If we did get a non null pointer, we can reliably traverse the entire memory
of `data1`

, call `::fabs`

on each element and store that into `data2`

, the
C++ algorithm `std::transform`

is perfect for the task.

```
auto p = static_cast<const double*>(p_data1);
std::transform(
p, p + n, // the input range
p_data2, // the output start
[](double x){ return fabs(x) ; } // We can't just use fabs because there are overloads.
);
```

If we did get a null pointer, it means that `data1`

is not available as a contiguous memory
without allocation, so we go through elements of `data1`

one by one using the `ALTREAL_ELT`

macro which will dispatch to the appropriate `real_Elt`

method.

```
// the data is not contiguous, so we avoid materializing it
// and rather go through it element by element
for (R_xlen_t i=0; i<n; i++, ++p_data2) {
*p_data2 = ::fabs(ALTREAL_ELT(data1, i)) ;
}
```

Finally, once all the absolute values are in `data2`

, we can set it as the `data2`

of our
ALTREP object, and remove its protection, because the altrep object now protects it.

```
R_set_altrep_data2(vec, data2);
UNPROTECT(1);
```

## ALTREP composition

Because of the way `Materialize`

is implemented, the `lazy_abs()`

respects the
ALTREP-ness of the input object, so they can be composed.
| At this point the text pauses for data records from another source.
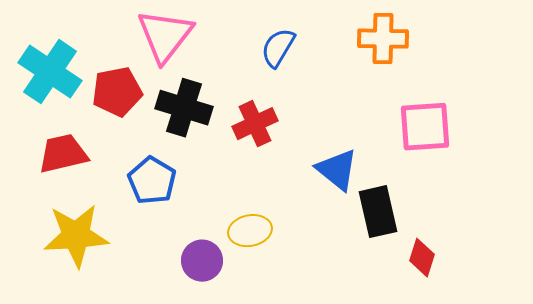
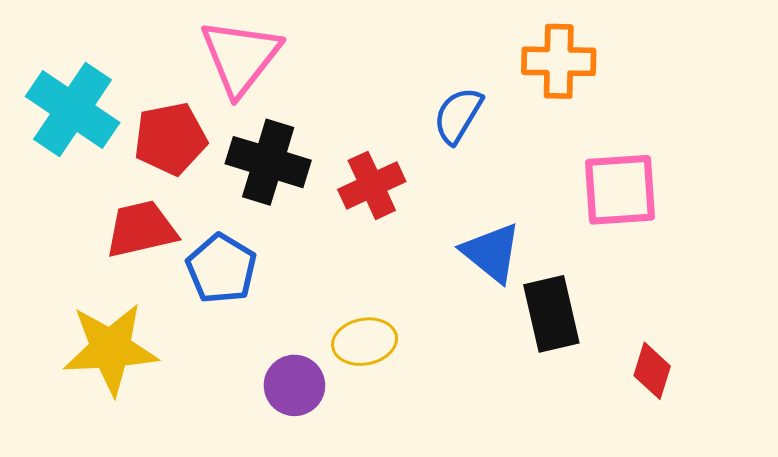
blue semicircle: (278, 48) -> (458, 115), moved
red trapezoid: (63, 154) -> (141, 229), moved
red diamond: (422, 258) -> (652, 371), moved

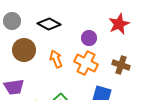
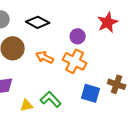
orange arrow: (56, 59) -> (45, 57), turned -42
brown cross: (121, 65) -> (117, 84), moved

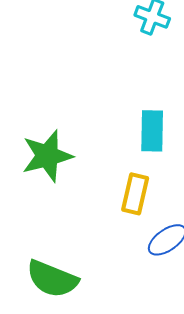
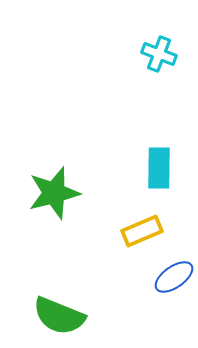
yellow rectangle: (135, 194) -> (142, 231), turned 54

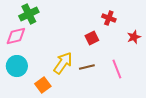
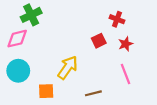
red star: (134, 37) -> (126, 44), moved
brown line: (87, 67) -> (93, 93), moved
orange square: (43, 85) -> (46, 91), turned 35

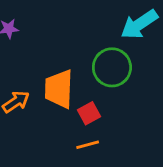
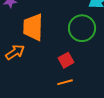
orange trapezoid: (59, 89) -> (33, 27), moved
For example, we can
take a `lazy_abs()`

of the `stdvec_doubles`

class we discussed in
the previous post

```
x <- doubles()
y <- lazy_abs(x)
```

At first `y`

is a non materialized `lazy_abs`

ALTREP object that keeps a reference of
a `stdvec_doubles`

ALTREP object:

`.Internal(inspect(y))`

```
## @7f8b932340d0 14 REALSXP g0c0 [NAM(3)] lazy(abs) (len=5)
## @7f8b930965b8 14 REALSXP g0c0 [NAM(3)] std::vector<double> (len=5, ptr=0x7f8b91049d50)
```

If we change one value in `x`

, it does not affect `y`

because we’ve marked it as non mutable:

```
x[1] <- 7
.Internal(inspect(x))
```

`## @7f8b958dc9a8 14 REALSXP g0c4 [NAM(1)] (len=5, tl=0) 7,-1,0,1,2`

`x`

is now a standard numeric vector, but the `data1`

of `y`

is still the same
ALTREP powered `stdvec_doubles`

object.

`.Internal(inspect(y))`

```
## @7f8b932340d0 14 REALSXP g0c0 [NAM(3)] lazy(abs) (len=5)
## @7f8b930965b8 14 REALSXP g0c0 [NAM(3)] std::vector<double> (len=5, ptr=0x7f8b91049d50)
```

Then if we force materialization of `y`

using any R function that happens to
need contiguous memory, then `data2`

is made

```
z <- sort(y)
z
```

`## [1] 0 1 1 2 2`

`.Internal(inspect(y))`

```
## @7f8b932340d0 14 REALSXP g0c0 [NAM(3)] materialized lazy(abs) (len=5)
## @7f8b930965b8 14 REALSXP g0c0 [NAM(3)] std::vector<double> (len=5, ptr=0x7f8b91049d50)
## @7f8b951760a8 14 REALSXP g0c4 [] (len=5, tl=0) 2,1,0,1,2
```

## Next time

We’ll have a look at ALTREP vectors of strings, although I haven’t written the code for it yet in altrepisode so maybe not 🤷.